Using the listing below, set down exactly the lines starting at the line that contains "If you’re single, seeing" and ending at the line that contains "solution. It clearly", both included, and no others.

### [Data to examine]
BEGIN
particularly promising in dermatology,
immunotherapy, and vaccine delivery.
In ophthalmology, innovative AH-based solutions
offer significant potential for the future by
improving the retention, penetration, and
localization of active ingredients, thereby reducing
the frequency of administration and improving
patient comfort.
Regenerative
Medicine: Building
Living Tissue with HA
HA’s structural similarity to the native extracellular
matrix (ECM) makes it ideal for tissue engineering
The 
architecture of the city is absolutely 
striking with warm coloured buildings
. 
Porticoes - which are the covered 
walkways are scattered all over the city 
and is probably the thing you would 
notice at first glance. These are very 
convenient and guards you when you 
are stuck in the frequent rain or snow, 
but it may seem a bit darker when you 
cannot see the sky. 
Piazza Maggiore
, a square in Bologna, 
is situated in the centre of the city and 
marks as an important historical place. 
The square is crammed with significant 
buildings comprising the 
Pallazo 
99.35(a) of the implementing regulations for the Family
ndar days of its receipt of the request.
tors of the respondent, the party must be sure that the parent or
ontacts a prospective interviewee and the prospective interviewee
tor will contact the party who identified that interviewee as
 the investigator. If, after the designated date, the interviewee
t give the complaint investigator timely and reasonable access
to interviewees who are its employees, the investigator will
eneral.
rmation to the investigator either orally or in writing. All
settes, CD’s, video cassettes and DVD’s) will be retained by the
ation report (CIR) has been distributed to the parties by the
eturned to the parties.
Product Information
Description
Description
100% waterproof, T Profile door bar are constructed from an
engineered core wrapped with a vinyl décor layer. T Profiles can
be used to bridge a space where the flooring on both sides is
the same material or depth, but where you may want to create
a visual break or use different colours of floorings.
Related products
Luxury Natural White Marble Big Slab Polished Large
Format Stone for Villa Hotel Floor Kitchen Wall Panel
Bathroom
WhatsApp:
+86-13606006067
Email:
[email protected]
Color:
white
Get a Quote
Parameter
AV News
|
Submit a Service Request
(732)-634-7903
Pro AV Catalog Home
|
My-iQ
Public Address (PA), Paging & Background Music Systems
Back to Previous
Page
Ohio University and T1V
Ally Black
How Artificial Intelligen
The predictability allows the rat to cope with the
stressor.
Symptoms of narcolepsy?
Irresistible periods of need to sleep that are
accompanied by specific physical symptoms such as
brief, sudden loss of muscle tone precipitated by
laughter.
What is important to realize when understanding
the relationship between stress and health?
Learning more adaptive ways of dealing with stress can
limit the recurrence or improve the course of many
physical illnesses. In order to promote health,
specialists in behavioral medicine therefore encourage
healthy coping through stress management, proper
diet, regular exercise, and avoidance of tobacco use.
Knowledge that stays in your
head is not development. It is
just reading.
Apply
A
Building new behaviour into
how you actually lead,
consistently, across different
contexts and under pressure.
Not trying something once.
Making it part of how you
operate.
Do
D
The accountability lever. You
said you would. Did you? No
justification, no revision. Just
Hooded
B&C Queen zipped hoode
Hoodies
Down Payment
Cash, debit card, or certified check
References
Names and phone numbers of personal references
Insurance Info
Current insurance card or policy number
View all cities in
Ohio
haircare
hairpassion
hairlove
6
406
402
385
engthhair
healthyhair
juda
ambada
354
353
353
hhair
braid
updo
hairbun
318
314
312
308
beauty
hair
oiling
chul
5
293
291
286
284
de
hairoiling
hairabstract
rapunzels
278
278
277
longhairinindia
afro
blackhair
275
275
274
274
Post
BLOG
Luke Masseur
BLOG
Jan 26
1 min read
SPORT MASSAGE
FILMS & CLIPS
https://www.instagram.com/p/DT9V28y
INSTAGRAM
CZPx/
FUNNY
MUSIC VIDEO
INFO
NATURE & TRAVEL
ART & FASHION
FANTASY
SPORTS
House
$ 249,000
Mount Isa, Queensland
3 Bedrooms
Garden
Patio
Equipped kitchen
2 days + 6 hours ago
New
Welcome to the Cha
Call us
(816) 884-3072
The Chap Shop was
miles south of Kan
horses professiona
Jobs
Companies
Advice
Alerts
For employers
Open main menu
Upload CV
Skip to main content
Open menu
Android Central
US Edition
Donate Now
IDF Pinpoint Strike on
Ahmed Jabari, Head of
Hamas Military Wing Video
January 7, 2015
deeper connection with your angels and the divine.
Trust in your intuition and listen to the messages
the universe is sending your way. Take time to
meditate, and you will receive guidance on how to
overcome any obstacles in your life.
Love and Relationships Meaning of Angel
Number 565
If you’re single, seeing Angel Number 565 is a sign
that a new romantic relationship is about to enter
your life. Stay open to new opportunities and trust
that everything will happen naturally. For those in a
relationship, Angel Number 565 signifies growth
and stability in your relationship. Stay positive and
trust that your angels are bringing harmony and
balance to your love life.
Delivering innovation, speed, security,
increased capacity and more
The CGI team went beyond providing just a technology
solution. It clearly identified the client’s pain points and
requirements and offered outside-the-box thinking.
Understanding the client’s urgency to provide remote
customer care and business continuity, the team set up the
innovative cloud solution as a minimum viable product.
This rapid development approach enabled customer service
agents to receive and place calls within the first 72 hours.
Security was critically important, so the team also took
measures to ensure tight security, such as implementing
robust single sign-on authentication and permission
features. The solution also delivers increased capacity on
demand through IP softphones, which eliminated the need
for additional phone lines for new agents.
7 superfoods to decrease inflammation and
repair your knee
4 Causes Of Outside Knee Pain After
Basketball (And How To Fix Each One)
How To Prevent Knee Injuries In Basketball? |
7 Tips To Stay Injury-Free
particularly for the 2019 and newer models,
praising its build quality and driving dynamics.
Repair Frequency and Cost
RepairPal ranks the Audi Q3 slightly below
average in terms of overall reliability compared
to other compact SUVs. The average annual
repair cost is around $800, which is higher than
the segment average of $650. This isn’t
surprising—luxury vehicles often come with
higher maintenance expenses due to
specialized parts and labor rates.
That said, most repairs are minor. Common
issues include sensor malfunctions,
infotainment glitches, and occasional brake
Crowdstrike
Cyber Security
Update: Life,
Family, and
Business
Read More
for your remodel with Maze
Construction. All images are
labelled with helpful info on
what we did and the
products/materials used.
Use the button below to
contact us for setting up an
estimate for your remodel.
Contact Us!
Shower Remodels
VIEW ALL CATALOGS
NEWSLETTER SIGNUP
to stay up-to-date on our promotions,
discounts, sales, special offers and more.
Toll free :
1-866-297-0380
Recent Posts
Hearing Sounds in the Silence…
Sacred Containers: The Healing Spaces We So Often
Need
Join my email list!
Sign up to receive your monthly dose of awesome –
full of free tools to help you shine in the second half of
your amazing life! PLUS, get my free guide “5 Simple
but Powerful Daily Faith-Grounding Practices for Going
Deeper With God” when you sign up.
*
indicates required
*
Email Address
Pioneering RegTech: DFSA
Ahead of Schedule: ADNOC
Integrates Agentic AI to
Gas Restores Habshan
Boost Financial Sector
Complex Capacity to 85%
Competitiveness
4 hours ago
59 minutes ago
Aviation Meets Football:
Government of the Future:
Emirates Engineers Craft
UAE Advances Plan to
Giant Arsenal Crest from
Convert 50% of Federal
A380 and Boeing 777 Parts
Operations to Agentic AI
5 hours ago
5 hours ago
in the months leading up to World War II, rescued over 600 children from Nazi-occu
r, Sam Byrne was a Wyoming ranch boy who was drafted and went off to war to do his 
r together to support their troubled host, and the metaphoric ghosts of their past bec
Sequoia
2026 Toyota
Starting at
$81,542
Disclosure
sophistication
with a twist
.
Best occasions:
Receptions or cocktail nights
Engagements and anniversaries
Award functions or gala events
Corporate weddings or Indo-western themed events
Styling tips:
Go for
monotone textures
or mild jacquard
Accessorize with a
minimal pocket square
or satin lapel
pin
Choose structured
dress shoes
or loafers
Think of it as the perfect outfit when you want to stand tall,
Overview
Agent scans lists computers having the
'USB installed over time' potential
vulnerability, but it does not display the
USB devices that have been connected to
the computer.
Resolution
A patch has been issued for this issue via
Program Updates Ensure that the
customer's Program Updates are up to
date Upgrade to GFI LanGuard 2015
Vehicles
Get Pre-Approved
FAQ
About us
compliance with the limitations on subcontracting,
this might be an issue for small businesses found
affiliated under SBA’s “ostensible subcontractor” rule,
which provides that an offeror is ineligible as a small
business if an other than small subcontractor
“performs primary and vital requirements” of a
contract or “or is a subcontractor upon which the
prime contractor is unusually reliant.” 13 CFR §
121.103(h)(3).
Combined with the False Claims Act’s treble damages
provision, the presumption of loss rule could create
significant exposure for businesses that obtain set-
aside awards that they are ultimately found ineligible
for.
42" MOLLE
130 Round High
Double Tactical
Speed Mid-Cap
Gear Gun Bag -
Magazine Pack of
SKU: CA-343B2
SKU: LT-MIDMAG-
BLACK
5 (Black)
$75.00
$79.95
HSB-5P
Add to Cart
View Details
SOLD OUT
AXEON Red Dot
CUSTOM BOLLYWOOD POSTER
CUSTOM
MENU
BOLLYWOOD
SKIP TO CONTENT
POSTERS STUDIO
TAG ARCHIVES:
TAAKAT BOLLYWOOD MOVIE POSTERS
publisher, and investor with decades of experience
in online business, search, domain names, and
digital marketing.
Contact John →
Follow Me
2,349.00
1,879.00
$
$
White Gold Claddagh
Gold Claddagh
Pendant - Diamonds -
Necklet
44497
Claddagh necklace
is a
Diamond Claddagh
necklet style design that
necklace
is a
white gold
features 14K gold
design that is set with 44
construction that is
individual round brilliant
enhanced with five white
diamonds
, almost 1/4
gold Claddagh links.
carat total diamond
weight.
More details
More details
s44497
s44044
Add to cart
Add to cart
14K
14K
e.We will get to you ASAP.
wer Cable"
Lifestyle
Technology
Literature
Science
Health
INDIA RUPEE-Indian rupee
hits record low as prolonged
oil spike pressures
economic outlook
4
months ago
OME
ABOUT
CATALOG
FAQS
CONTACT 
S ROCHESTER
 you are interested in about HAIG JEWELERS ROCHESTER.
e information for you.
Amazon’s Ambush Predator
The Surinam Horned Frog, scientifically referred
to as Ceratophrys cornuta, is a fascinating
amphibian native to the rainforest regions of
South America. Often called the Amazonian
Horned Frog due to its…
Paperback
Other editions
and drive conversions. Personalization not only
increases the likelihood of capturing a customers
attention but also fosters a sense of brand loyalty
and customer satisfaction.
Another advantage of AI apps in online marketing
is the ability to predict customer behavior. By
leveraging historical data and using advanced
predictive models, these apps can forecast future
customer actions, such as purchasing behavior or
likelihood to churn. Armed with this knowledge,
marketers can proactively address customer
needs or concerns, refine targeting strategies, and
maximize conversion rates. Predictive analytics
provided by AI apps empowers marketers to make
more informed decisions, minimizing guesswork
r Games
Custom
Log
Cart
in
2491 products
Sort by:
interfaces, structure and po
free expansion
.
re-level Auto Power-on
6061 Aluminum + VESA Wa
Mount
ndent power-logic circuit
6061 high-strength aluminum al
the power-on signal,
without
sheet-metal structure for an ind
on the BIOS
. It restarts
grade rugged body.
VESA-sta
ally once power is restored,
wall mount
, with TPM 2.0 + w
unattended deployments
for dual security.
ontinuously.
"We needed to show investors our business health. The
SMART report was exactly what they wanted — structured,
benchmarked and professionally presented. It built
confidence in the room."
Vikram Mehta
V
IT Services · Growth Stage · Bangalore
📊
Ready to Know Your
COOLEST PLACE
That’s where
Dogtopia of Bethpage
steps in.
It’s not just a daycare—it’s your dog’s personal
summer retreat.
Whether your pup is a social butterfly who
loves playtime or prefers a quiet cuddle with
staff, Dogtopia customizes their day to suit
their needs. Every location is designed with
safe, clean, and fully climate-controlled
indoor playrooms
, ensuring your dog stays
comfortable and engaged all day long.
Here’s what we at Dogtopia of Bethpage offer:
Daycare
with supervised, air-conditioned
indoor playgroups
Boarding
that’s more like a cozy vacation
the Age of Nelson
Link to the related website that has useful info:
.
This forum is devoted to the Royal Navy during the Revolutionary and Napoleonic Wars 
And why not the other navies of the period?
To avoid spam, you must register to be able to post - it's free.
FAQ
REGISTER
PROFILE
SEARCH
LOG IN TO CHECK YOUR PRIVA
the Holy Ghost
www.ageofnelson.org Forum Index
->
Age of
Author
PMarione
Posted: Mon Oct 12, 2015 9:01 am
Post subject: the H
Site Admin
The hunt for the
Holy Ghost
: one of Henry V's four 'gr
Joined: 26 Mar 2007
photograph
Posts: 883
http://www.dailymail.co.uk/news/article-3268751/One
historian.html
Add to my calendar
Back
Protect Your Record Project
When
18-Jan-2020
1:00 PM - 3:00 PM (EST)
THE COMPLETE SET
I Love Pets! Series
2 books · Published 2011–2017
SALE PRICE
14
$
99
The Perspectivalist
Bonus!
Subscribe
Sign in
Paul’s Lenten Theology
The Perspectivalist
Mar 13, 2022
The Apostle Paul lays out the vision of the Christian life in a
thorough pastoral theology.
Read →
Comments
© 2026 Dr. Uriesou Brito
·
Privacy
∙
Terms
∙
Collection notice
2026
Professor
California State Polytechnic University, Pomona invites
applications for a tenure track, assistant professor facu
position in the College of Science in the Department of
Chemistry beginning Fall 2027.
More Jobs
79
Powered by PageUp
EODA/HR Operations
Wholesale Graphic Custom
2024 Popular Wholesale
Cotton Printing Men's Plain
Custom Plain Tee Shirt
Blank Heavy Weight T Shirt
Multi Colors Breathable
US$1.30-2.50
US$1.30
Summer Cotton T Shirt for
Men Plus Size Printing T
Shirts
END
### [Task output]
If you’re single, seeing Angel Number 565 is a sign
that a new romantic relationship is about to enter
your life. Stay open to new opportunities and trust
that everything will happen naturally. For those in a
relationship, Angel Number 565 signifies growth
and stability in your relationship. Stay positive and
trust that your angels are bringing harmony and
balance to your love life.
Delivering innovation, speed, security,
increased capacity and more
The CGI team went beyond providing just a technology
solution. It clearly identified the client’s pain points and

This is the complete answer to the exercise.